A square tank of capacity 250 cubic metres has to be dug out. The cost of the land is ₹50 per square metre. The cost of digging increases with the depth and for the whole tank it is $₹400 × h^2$ where h metres is the depth of the tank.

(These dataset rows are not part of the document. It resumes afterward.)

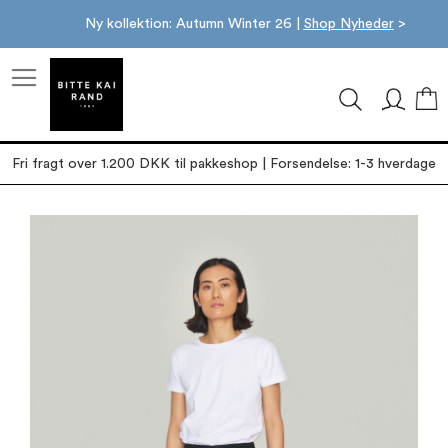
Ny kollektion: Autumn Winter 26 |
Shop Nyheder
>
M
Fri fragt over 1.200 DKK til pakkeshop | Forsendelse: 1-3 hverdage
Gå
til
slutningen
af
billedgalleriet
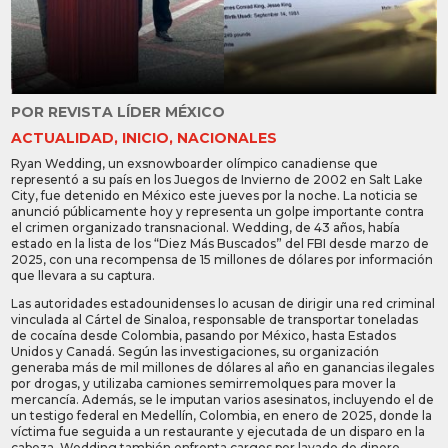
POR
REVISTA LÍDER MÉXICO
ACTUALIDAD
,
INICIO
,
NACIONALES
Ryan Wedding, un exsnowboarder olímpico canadiense que
representó a su país en los Juegos de Invierno de 2002 en Salt Lake
City, fue detenido en México este jueves por la noche. La noticia se
anunció públicamente hoy y representa un golpe importante contra
el crimen organizado transnacional. Wedding, de 43 años, había
estado en la lista de los “Diez Más Buscados” del FBI desde marzo de
2025, con una recompensa de 15 millones de dólares por información
que llevara a su captura.
Las autoridades estadounidenses lo acusan de dirigir una red criminal
vinculada al Cártel de Sinaloa, responsable de transportar toneladas
de cocaína desde Colombia, pasando por México, hasta Estados
Unidos y Canadá. Según las investigaciones, su organización
generaba más de mil millones de dólares al año en ganancias ilegales
por drogas, y utilizaba camiones semirremolques para mover la
mercancía. Además, se le imputan varios asesinatos, incluyendo el de
un testigo federal en Medellín, Colombia, en enero de 2025, donde la
víctima fue seguida a un restaurante y ejecutada de un disparo en la
cabeza. Wedding también enfrenta cargos por lavado de dinero,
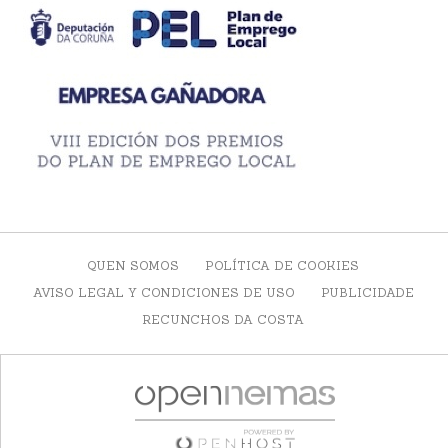
QUEN SOMOS
POLÍTICA DE COOKIES
AVISO LEGAL Y CONDICIONES DE USO
PUBLICIDADE
RECUNCHOS DA COSTA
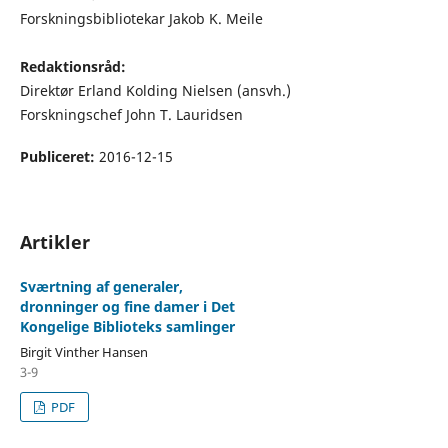
Forskningsbibliotekar Jakob K. Meile
Redaktionsråd:
Direktør Erland Kolding Nielsen (ansvh.)
Forskningschef John T. Lauridsen
Publiceret:
2016-12-15
Artikler
Sværtning af generaler,
dronninger og fine damer i Det
Kongelige Biblioteks samlinger
Birgit Vinther Hansen
3-9
PDF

What should be the dimensions of the tank so that the cost would be minimum?

Side length = 10 m, Depth = 2.5 m

The correct answer is Option (2) → Side length = 10 m, Depth = 2.5 m

Let x metres be the side of the square tank, then the area of the base of the tank = $x^2$ sq. metres.

∴ Cost of land = $₹(50 × x^2)=₹50x^2$.

Cost of digging the tank = $₹400\, h^2$.

∴ Total cost of the tank = $₹(50x^2 + 400\, h^2)$.

Given capacity of the tank = 250 cubic metres,

$∴ x^2 × h = 250⇒h=\frac{250}{x^2}$   ...(i)

Let ₹C be the total cost of the tank, then

$C = 50x^2 + 400h^2 = 50x^2 + 400 ×\left(\frac{250}{x^2}\right)$   (using (i))

$=50x^2+\frac{25×10^6}{x^4}$

Diff. it w.r.t. x, we get

$\frac{dC}{dx}= 50.2x + 25 × 106.\left(\frac{-4}{x^5}\right)=100x -\frac{10^8}{x^5}$

And $\frac{d^2C}{dx^2}=100-10^8.\left(\frac{-5}{x^6}\right)=100+\frac{5 × 10^8}{x^6}$.

Now $\frac{dC}{dx}= 0 ⇒ 100 x-\frac{10^8}{x^5}=0⇒x^6=10^6⇒x=10$

Also $\left(\frac{d^2C}{dx^2}\right)_{x=10}=100+\frac{5 × 10^8}{x^6}=100+500=600>0$

⇒ C is minimum when $x = 10$.

When $x = 10$, from (i), $h =\frac{250}{100}= 2.5$

Hence, the dimensions of the tank are - side of the square base is 10 metres and depth of rank = 2.5 metres.